Patient only revisits the past when directly questioned. Resists emotional engagement
with memories.

This is what I remember: sugar coated
cornflakes; cornflake coated jello; the essentially
identical faces of my cousins; mist like cotton
from a hemorrhaging cushion spread on the
Black Forest floor; Nintendo 64; pink lotion
heavy on my foster mother’s knuckles,
plastic runners heavy on my grandmother’s
carpet; the certain heaviness of balancing
a body on your hips like a spinning plate;
a certain stretch of 7th Street; a certain look
in a man’s unblinking eye; a certain dress I wear
if I want that man to buy me a drink; the
almost-a-bruise plum of that dress, the
almost-a-plum shape of the bruise he’ll
leave on me, almost going to Paris;
one miscarriage; champagne, vodka
and gin; Dorothy, Rita and Marilyn;
the moist hand of shame
stiff on my nape as if
I were a girl again, as if
shame were my father steering me
across a crowded street and never holding
my hand; going and staying blonde;
a bullet in the night followed by two more;
a window burst open on a linoleum floor;
a chalk outline flowering in the night;
a deluge of red and whirling lights.

 

 

Prayer at the Shrine of Mary Turner

The National Great Blacks in Wax Museum, Baltimore, MD

Hail Mary
Holy Mother
Patron saint of the waxing
bellies of black women
suspended by their
ankles—diesel fuel
anointed
consecrated in flame women
would be avengers
of slain husbands
comforter of we who
wash their bodies
and settle accounts,
gripper of our hunched
shoulders: grant us safe
passage cross the
Folson
Brooklyn
Bay bridges
of this nation.
Grant us justice in its chilly
halls.
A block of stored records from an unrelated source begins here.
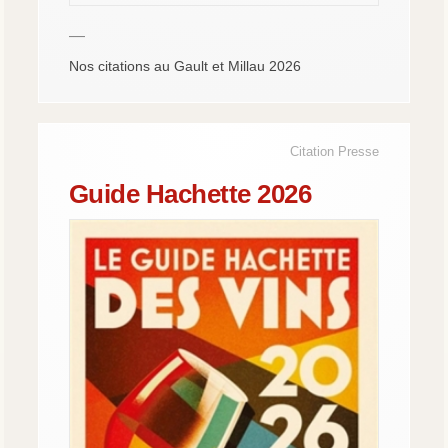
—
Nos citations au Gault et Millau 2026
Citation Presse
Guide Hachette 2026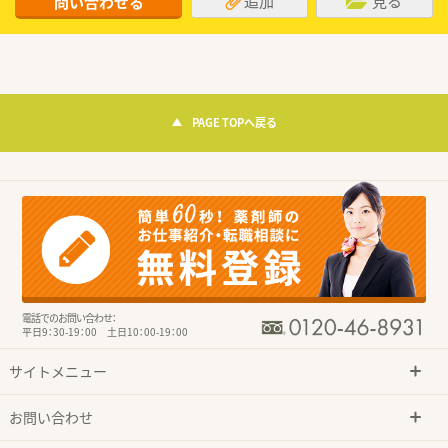
追加
見る
問い合わせる
PAGE TOPへ戻る
電話でのお問い合わせ：
平日9：30-19：00 土日10：00-19：00
サイトメニュー
お問い合わせ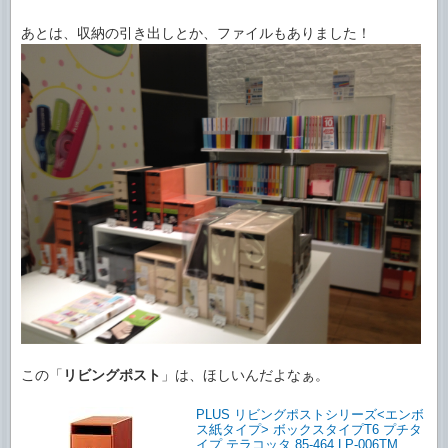
あとは、収納の引き出しとか、ファイルもありました！
この「
リビングポスト
」は、ほしいんだよなぁ。
PLUS リビングポストシリーズ<エンボ
ス紙タイプ> ボックスタイプT6 プチタ
イプ テラコッタ 85-464 LP-006TM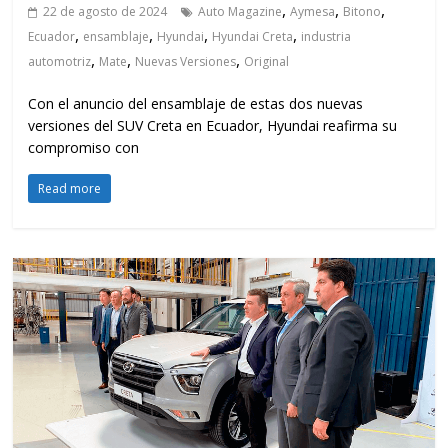
,
,
,
22 de agosto de 2024
Auto Magazine
Aymesa
Bitono
,
,
,
,
Ecuador
ensamblaje
Hyundai
Hyundai Creta
industria
,
,
,
automotriz
Mate
Nuevas Versiones
Original
Con el anuncio del ensamblaje de estas dos nuevas
versiones del SUV Creta en Ecuador, Hyundai reafirma su
compromiso con
Read more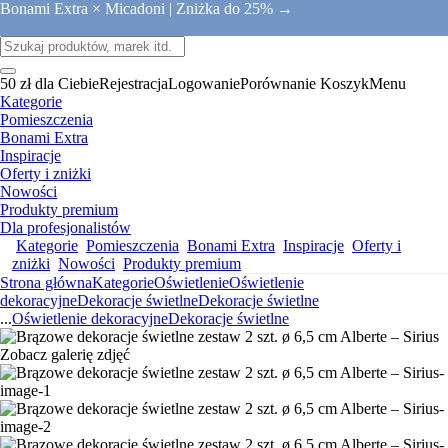
Bonami Extra × Micadoni |
Zniżka do 25% →
50 zł dla Ciebie
Rejestracja
Logowanie
Porównanie
Koszyk
Menu
Kategorie
Pomieszczenia
Bonami Extra
Inspiracje
Oferty i zniżki
Nowości
Produkty premium
Dla profesjonalistów
Kategorie
Pomieszczenia
Bonami Extra
Inspiracje
Oferty i
zniżki
Nowości
Produkty premium
Strona główna
Kategorie
Oświetlenie
Oświetlenie
dekoracyjne
Dekoracje świetlne
Dekoracje świetlne
...
Oświetlenie dekoracyjne
Dekoracje świetlne
Zobacz galerię zdjęć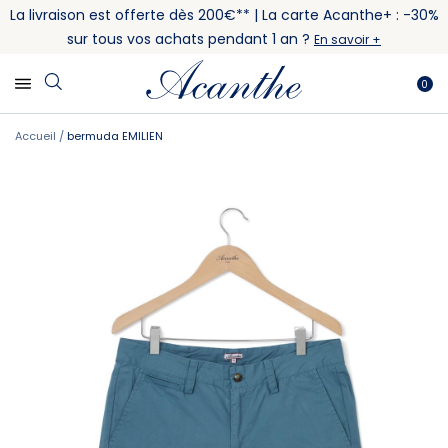
La livraison est offerte dès 200€** | La carte Acanthe+ : -30%
sur tous vos achats pendant 1 an ?
En savoir +
0
Accueil
bermuda EMILIEN
Skip
Skip
to
to
the
the
end
beginning
of
of
the
the
images
images
gallery
gallery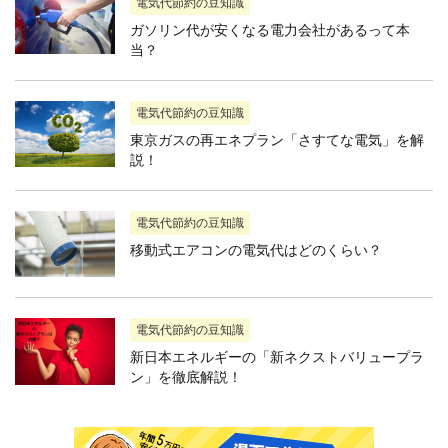
電気代節約の豆知識
ガソリン代が安くなる電力会社があるって本
当？
電気代節約の豆知識
東京ガスの再エネプラン「さすてな電気」を解
説！
電気代節約の豆知識
移動式エアコンの電気代はどのくらい？
電気代節約の豆知識
新日本エネルギーの「新ネクストバリュープラ
ン」を徹底解説！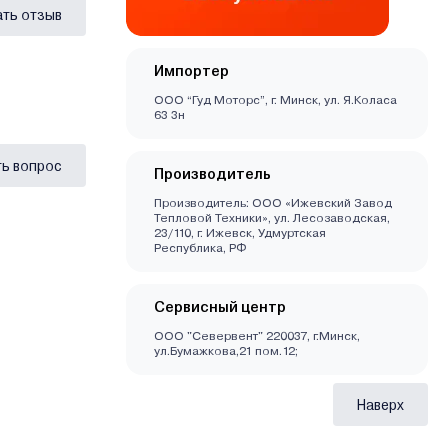
ать отзыв
Импортер
ООО “Гуд Моторс”, г. Минск, ул. Я.Коласа
63 3н
ь вопрос
Производитель
Производитель: OOO «Ижевский Завод
Тепловой Техники», ул. Лесозаводская,
23/110, г. Ижевск, Удмуртская
Республика, РФ
Сервисный центр
ООО "Севервент" 220037, г.Минск,
ул.Бумажкова,21 пом.12;
Наверх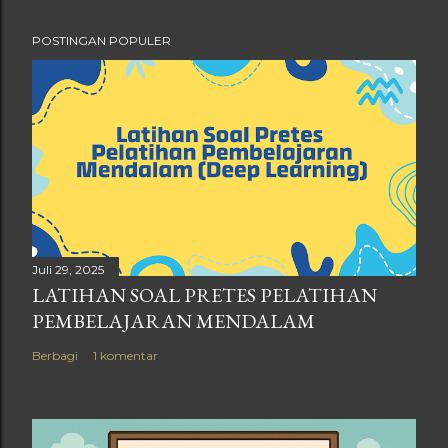
POSTINGAN POPULER
Juli 29, 2025
LATIHAN SOAL PRETES PELATIHAN
PEMBELAJARAN MENDALAM
Berbagi
1 komentar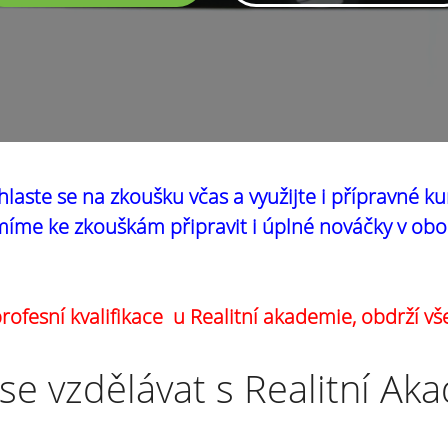
hlaste se na zkoušku včas a využijte i přípravné ku
íme ke zkouškám připravit i úplné nováčky v obo
ofesní kvalifikace u Realitní akademie, obdrží vš
se vzdělávat s Realitní Ak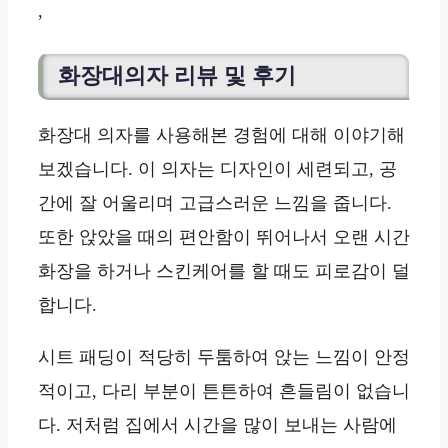
,
화장대의자 리뷰 및 후기
화장대 의자를 사용해본 경험에 대해 이야기해
보겠습니다. 이 의자는 디자인이 세련되고, 공
간에 잘 어울리며 고급스러운 느낌을 줍니다.
또한 앉았을 때의 편안함이 뛰어나서 오랜 시간
화장을 하거나 스킨케어를 할 때도 피로감이 덜
합니다.
시트 패딩이 적당히 두툼하여 앉는 느낌이 안정
적이고, 다리 부분이 튼튼하여 흔들림이 없습니
다. 저처럼 집에서 시간을 많이 보내는 사람에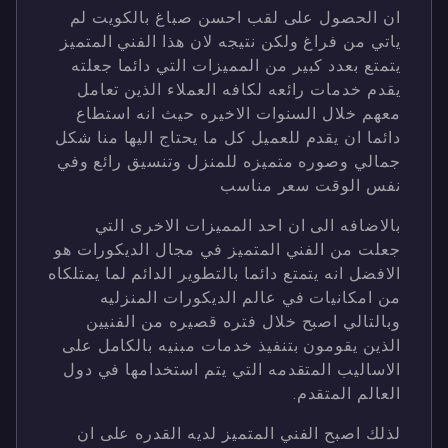
ان الحصول على لقب احسن صباغ بالكويت لم
ياتي من فراغ ولكن نتيجه لان هذا الفني المتميز
يتمتع بعدد كبير من المميزات التي دائما جعلته
يقدم خدمات رائعه لكافه العملاء الذين تعامل
معهم خلال السنوات الاخيره حيث انه استطاع
دائما ان يقدم للعميل كل ما يحتاج اليها منا شكل
جمالي وصوره متميزه للمنزل وتنسيق رائع وفي
نفس الوقت سعر مناسب
بالاضافه الى ان احد المميزات الاخرى التي
جعلت من الفني المتميز في مجال الديكورات هو
الافضل انه يتمتع دائما بالتطوير الدائم لما يمتلكاه
من امكانيات في عالم الديكورات المنزليه
وبالتالي اصبح خلال فتره قصيره من الفنيين
الذين يقومون بتنفيذ خدمات مبنيه بالكامل على
الاساليب المتقدمه التي يتم استخدامها في دول
العالم المتقدم.
لذلك اصبح الفني المتميز لديه القدره على ان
Shield the pulpy skulls
of our children
from the soles
of the mob. Steel
our resolve so
if we must be
gutted
bullet riddled
split sternum
to navel
we will feel the cool
touch of your hand
through the tightening
ropes
and know
grace.

Amen

 

“Intake Evaluation Notes Pt. 1” originally appeared in Little Patuxent Review. Reprinted by permission of the author.

 

Tafisha A. Edwards is the author of The Bloodlet, winner of Phantom Books’ 2016 Breitling Chapbook Prize. Her work has appeared in The Offing, Phantom, Bodega Magazine, Fjords Review, and The Little Patuxent Review. Edwards is the Assistant Poetry Editor at Gigantic Sequins, a graduate of the University of Maryland’s Jiminéz-Porter Writers’ House, a Cave Canem Graduate fellow, and a former educator with the American Poetry Museum. She is the recipient of a Zoland Poetry Fellowship from the Vermont Studio Center and has received scholarships to The Juniper Summer Writing Institute, and The Minnesota Northwoods Writers’ Conference.